214Unfortunately, disabling most transforms in Babel doesn't speed it up as much as
215you might expect. To understand, let's take a look at how Babel works:
216
2171. Tokenize the input source code into a token stream.
2182. Parse the token stream into an AST.
2193. Walk the AST to compute the scope information for each variable.
2204. Apply all transform plugins in a single traversal, resulting in a new AST.
2215. Print the resulting AST.
222
223Only step 4 gets faster when disabling plugins, so there's always a fixed cost
224to running Babel regardless of how many transforms are enabled.
225
226Sucrase bypasses most of these steps, and works like this:
227
2281. Tokenize the input source code into a token stream using a trimmed-down fork
229 of the Babel parser.
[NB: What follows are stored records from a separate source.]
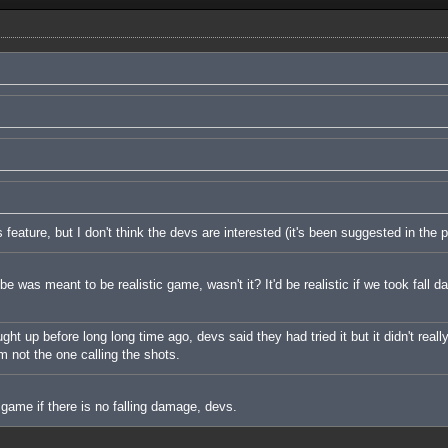
s feature, but I don't think the devs are interested (it's been suggested in the p
e was meant to be realistic game, wasn't it? It'd be realistic if we took fall 
t up before long long time ago, devs said they had tried it but it didn't really
I'm not the one calling the shots.
 game if there is no falling damage, devs.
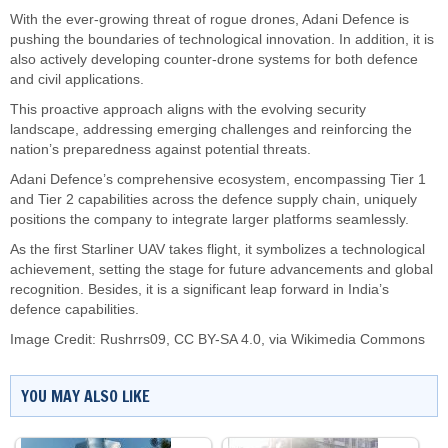
With the ever-growing threat of rogue drones, Adani Defence is
pushing the boundaries of technological innovation. In addition, it is
also actively developing counter-drone systems for both defence
and civil applications.
This proactive approach aligns with the evolving security
landscape, addressing emerging challenges and reinforcing the
nation’s preparedness against potential threats.
Adani Defence’s comprehensive ecosystem, encompassing Tier 1
and Tier 2 capabilities across the defence supply chain, uniquely
positions the company to integrate larger platforms seamlessly.
As the first Starliner UAV takes flight, it symbolizes a technological
achievement, setting the stage for future advancements and global
recognition. Besides, it is a significant leap forward in India’s
defence capabilities.
Image Credit:
Rushrrs09
,
CC BY-SA 4.0
, via Wikimedia Commons
YOU MAY ALSO LIKE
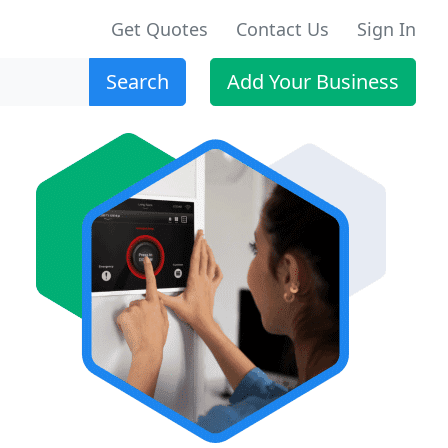
Get Quotes
Contact Us
Sign In
Search
Add Your Business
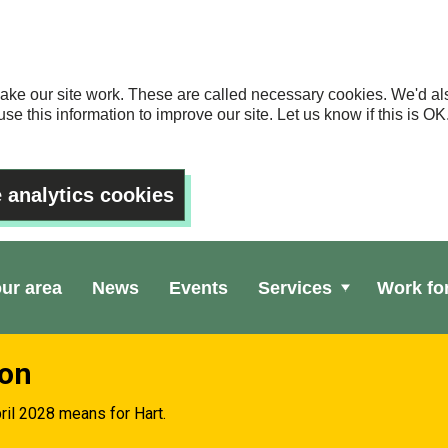
ake our site work. These are called necessary cookies. We'd als
se this information to improve our site. Let us know if this is 
 analytics cookies
our area
News
Events
Services
Work fo
ion
ril 2028 means for Hart.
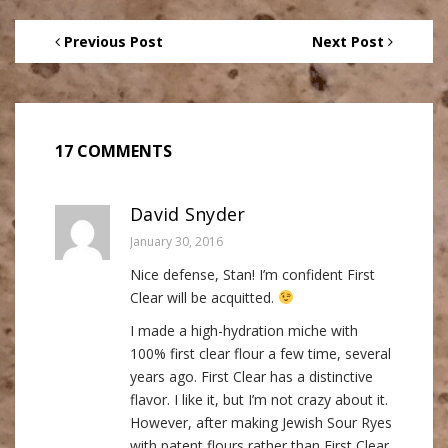
Previous Post
Next Post
17 COMMENTS
David Snyder
January 30, 2016
Nice defense, Stan! I’m confident First
Clear will be acquitted.
I made a high-hydration miche with
100% first clear flour a few time, several
years ago. First Clear has a distinctive
flavor. I like it, but I’m not crazy about it.
However, after making Jewish Sour Ryes
with patent flours rather than First Clear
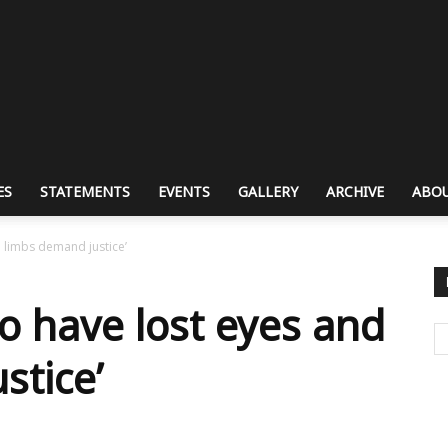
ES
STATEMENTS
EVENTS
GALLERY
ARCHIVE
ABOU
d limbs demand justice’
o have lost eyes and
stice’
This fork does not produce a full AST, but still
230 produces meaningful token metadata specifically designed for the later
231 transforms.
2322. Scan through the tokens, computing preliminary information like all
233 imported/exported names.
2343. Run the transform by doing a pass through the tokens and performing a number
235 of careful find-and-replace operations, like replacing `<Foo` with
236 `React.createElement(Foo`.
237
238Because Sucrase works on a lower level and uses a custom parser for its use
239case, it is much faster than Babel.
240
241## Contributing
242
243Contributions are welcome, whether they be bug reports, PRs, docs, tests, or
244anything else! Please take a look through the [Contributing Guide](./CONTRIBUTING.md)
245to learn how to get started.
246
247## License and attribution
248
249Sucrase is MIT-licensed. A large part of Sucrase is based on a fork of the
250[Babel parser](https://github.com/babel/babel/tree/main/packages/babel-parser),
251which is also MIT-licensed.
252
253## Why the name?
254
255Sucrase is an enzyme that processes sugar. Get it?